Paula Tohline Calhoun (PaulaTohlineCalhoun) | 567 comments Thanks, Jerry - your explanation makes those lines much clearer. I don't dispute that "haply" is a good word - and as deliberately chosen as it was, I'm still not convinced that those last two lines fit in well with the rest of the poem - especially in light of the setting for the poem. It might be better to leave it as is, but maybe place it in a different place in the poem, so that the poem ends up on a more optimistic note. However, I do understand your wanting to add a note of caution to the newlyweds, I'm just not certain I would end my toast that way.

In any event, it's still a good poem - but you know that I feel that it could be a whole lot better. (That could be said about almost anybody's work - the difference between "almost anybody's" and "everybody's" in this case is whether a poem could be a whole lot better, a lot better, or just plain better!) LOL!

Paula


message 6: by Fern (new)

Fern (FernRL) Jerry wrote: "Scott wrote: "Nicely done. It took me a long time to decide exactly what I like about this.

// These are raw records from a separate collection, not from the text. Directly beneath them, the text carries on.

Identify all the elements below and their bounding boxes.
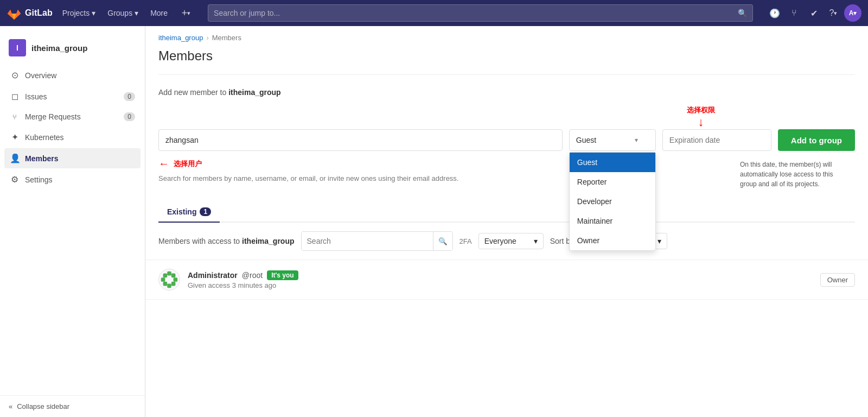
user-hint-col: ← 选择用户 Search for members by name, usern… — [158, 155, 640, 189]
expiry-hint-text: On this date, the member(s) will automat… — [740, 160, 848, 189]
topnav-groups[interactable]: Groups ▾ — [102, 5, 144, 21]
breadcrumb-separator: › — [206, 34, 208, 42]
sidebar-collapse-button[interactable]: « Collapse sidebar — [0, 395, 145, 417]
tabs-section: Existing 1 — [145, 189, 868, 223]
svg-rect-2 — [163, 274, 168, 278]
sidebar-item-kubernetes-label: Kubernetes — [25, 133, 64, 142]
member-username: @root — [242, 271, 263, 280]
twofa-chevron: ▾ — [534, 237, 538, 245]
twofa-label: 2FA — [459, 237, 472, 245]
sidebar-collapse-icon: « — [9, 402, 12, 410]
issues-icon: ◻ — [10, 91, 20, 102]
member-role: Owner — [820, 273, 855, 287]
topnav-nav: Projects ▾ Groups ▾ More — [57, 5, 173, 21]
add-member-group-name: itheima_group — [228, 88, 280, 97]
member-avatar — [158, 269, 180, 290]
gitlab-logo[interactable]: GitLab — [7, 5, 53, 21]
role-select-container: Guest ▾ Guest Reporter Developer Maintai… — [569, 129, 656, 151]
tab-existing[interactable]: Existing 1 — [158, 202, 220, 223]
members-search-button[interactable]: 🔍 — [433, 232, 452, 250]
topnav-search-icon: 🔍 — [738, 9, 747, 17]
gitlab-logo-icon — [7, 5, 22, 21]
members-search-input[interactable] — [302, 232, 433, 250]
role-option-developer[interactable]: Developer — [570, 192, 655, 211]
role-option-owner[interactable]: Owner — [570, 231, 655, 250]
main-content: itheima_group › Members Members Add new … — [145, 26, 868, 417]
page-title: Members — [145, 42, 868, 74]
role-select-button[interactable]: Guest ▾ — [569, 129, 656, 151]
members-group-name: itheima_group — [242, 237, 294, 245]
member-avatar-img — [159, 269, 180, 290]
role-option-reporter[interactable]: Reporter — [570, 172, 655, 192]
sidebar-item-kubernetes[interactable]: ✦ Kubernetes — [4, 127, 141, 147]
role-annotation: 选择权限 ↓ — [658, 105, 744, 129]
groups-chevron: ▾ — [135, 9, 138, 17]
add-member-form-container: 选择权限 ↓ Guest ▾ — [158, 105, 855, 189]
sidebar-group-name: itheima_group — [31, 43, 87, 53]
add-member-section: Add new member to itheima_group 选择权限 ↓ — [145, 75, 868, 189]
sidebar-item-issues[interactable]: ◻ Issues 0 — [4, 86, 141, 106]
annotation-arrow-down: ↓ — [698, 115, 704, 129]
svg-rect-7 — [171, 282, 176, 286]
role-option-maintainer[interactable]: Maintainer — [570, 211, 655, 231]
its-you-badge: It's you — [267, 270, 298, 280]
settings-icon: ⚙ — [10, 174, 20, 185]
twofa-select[interactable]: Everyone ▾ — [478, 233, 544, 249]
member-info: Administrator @root It's you Given acces… — [188, 270, 813, 289]
svg-rect-8 — [167, 284, 171, 288]
sidebar-item-issues-label: Issues — [25, 92, 47, 101]
twofa-value: Everyone — [484, 237, 516, 245]
action-col: Add to group — [778, 129, 855, 151]
topnav-avatar[interactable]: A▾ — [844, 4, 861, 22]
user-search-input[interactable] — [158, 129, 563, 151]
add-to-group-button[interactable]: Add to group — [778, 129, 855, 151]
members-access-label: Members with access to itheima_group — [158, 237, 295, 245]
role-option-guest[interactable]: Guest — [570, 153, 655, 172]
sidebar-collapse-label: Collapse sidebar — [17, 402, 69, 410]
user-arrow-icon: ← — [158, 157, 169, 170]
sidebar-item-merge-requests[interactable]: ⑂ Merge Requests 0 — [4, 108, 141, 126]
tab-existing-label: Existing — [167, 207, 196, 216]
add-member-form: Guest ▾ Guest Reporter Developer Maintai… — [158, 129, 855, 151]
overview-icon: ⊙ — [10, 70, 20, 80]
add-member-label: Add new member to itheima_group — [158, 88, 855, 97]
breadcrumb-group-link[interactable]: itheima_group — [158, 34, 203, 42]
sidebar-item-settings-label: Settings — [25, 175, 53, 184]
topnav-more[interactable]: More — [145, 5, 173, 21]
user-input-wrap — [158, 129, 563, 151]
topnav-plus-button[interactable]: +▾ — [177, 4, 195, 22]
layout: I itheima_group ⊙ Overview ◻ Issues 0 ⑂ … — [0, 26, 868, 417]
sidebar-item-members[interactable]: 👤 Members — [4, 148, 141, 168]
merge-requests-badge: 0 — [124, 112, 135, 121]
kubernetes-icon: ✦ — [10, 132, 20, 142]
member-name-row: Administrator @root It's you — [188, 270, 813, 280]
topnav-search-input[interactable] — [214, 9, 738, 17]
sidebar-item-overview[interactable]: ⊙ Overview — [4, 65, 141, 85]
sortby-chevron: ▾ — [658, 237, 661, 245]
svg-rect-5 — [174, 278, 178, 282]
annotation-role-text: 选择权限 — [687, 105, 715, 115]
sidebar-item-members-label: Members — [25, 154, 58, 163]
merge-requests-icon: ⑂ — [10, 113, 20, 121]
topnav-clock-icon[interactable]: 🕐 — [766, 4, 783, 22]
sidebar-nav: ⊙ Overview ◻ Issues 0 ⑂ Merge Requests 0… — [0, 65, 145, 191]
members-icon: 👤 — [10, 153, 20, 163]
topnav-help-icon[interactable]: ? ▾ — [825, 4, 842, 22]
expiry-date-input[interactable] — [662, 129, 771, 151]
svg-rect-1 — [167, 271, 171, 276]
topnav-projects[interactable]: Projects ▾ — [57, 5, 101, 21]
tab-existing-badge: 1 — [200, 207, 211, 216]
topnav-merge-icon[interactable]: ⑂ — [786, 4, 803, 22]
role-dropdown: Guest Reporter Developer Maintainer Owne… — [569, 152, 656, 251]
table-row: Administrator @root It's you Given acces… — [145, 260, 868, 300]
role-select-value: Guest — [576, 136, 596, 144]
sidebar: I itheima_group ⊙ Overview ◻ Issues 0 ⑂ … — [0, 26, 145, 417]
sidebar-item-settings[interactable]: ⚙ Settings — [4, 169, 141, 189]
role-select-chevron: ▾ — [635, 136, 638, 144]
expiry-hint-col: On this date, the member(s) will automat… — [740, 155, 848, 189]
topnav-todo-icon[interactable]: ✔ — [805, 4, 822, 22]
topnav-search-bar[interactable]: 🔍 — [208, 4, 753, 22]
sidebar-group-header: I itheima_group — [0, 35, 145, 65]
members-filter-bar: Members with access to itheima_group 🔍 2… — [145, 223, 868, 260]
user-annotation-row: ← 选择用户 — [158, 157, 640, 170]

It's a love poem written in plain speak. The intent is completely there, but no pretentious language. ..."


I agree with Scott. I really like the plain speak. I have no problem with the rhyming either, but there is something else that seems to stiffen the thoughts and stop them from flowing--wordiness, I think, or possibly some formalities in the beginnings of some of the lines.

I really like:
'It's forward marching and straight ahead'
and I think the whole poem should be like that. Straight forward with the marching beat, no fears of contractions that will propel the march onward, etc.

How about starting like this:
'So take hold now my outstretched hand'
'We'll dance a slow one through life's span'
Would that work? and so on... "We'll cherish...We'll build...etc..." or, at least I think that would help the flow.

I was also disturbed a bit by the haply/happily thing and your use of 'where' right before it also came across with an ambiguous meaning to me.

I toyed with it like this, but it also seems to be going back to the wordiness and away from the beat:

'Tucked in our envelope - we think we're secure,
but put haply together - the future's unsure.'

What do you think? Maybe it will give you other ideas.


message 7: by Vicki (new)

Vicki | 52 comments I like it - it is a poem that comes out of left field.


message 8: by Doug (new)

Doug | 1208 comments Jerry,

I was wandering around in my mind looking for the truth in this until I came to "stapled" and then I fastened onto it, Then "tucked in..." was superb and I had no doubt that "haply" was the exact right word for your finale. This is super for me except (there always is one, isn't there?) that I think the syllable count and rhythm could be worked on a little. Good job!

Doug


message 9: by Doug (new)

Doug | 1208 comments I had not looked at 9-11 so I will read again and be specific.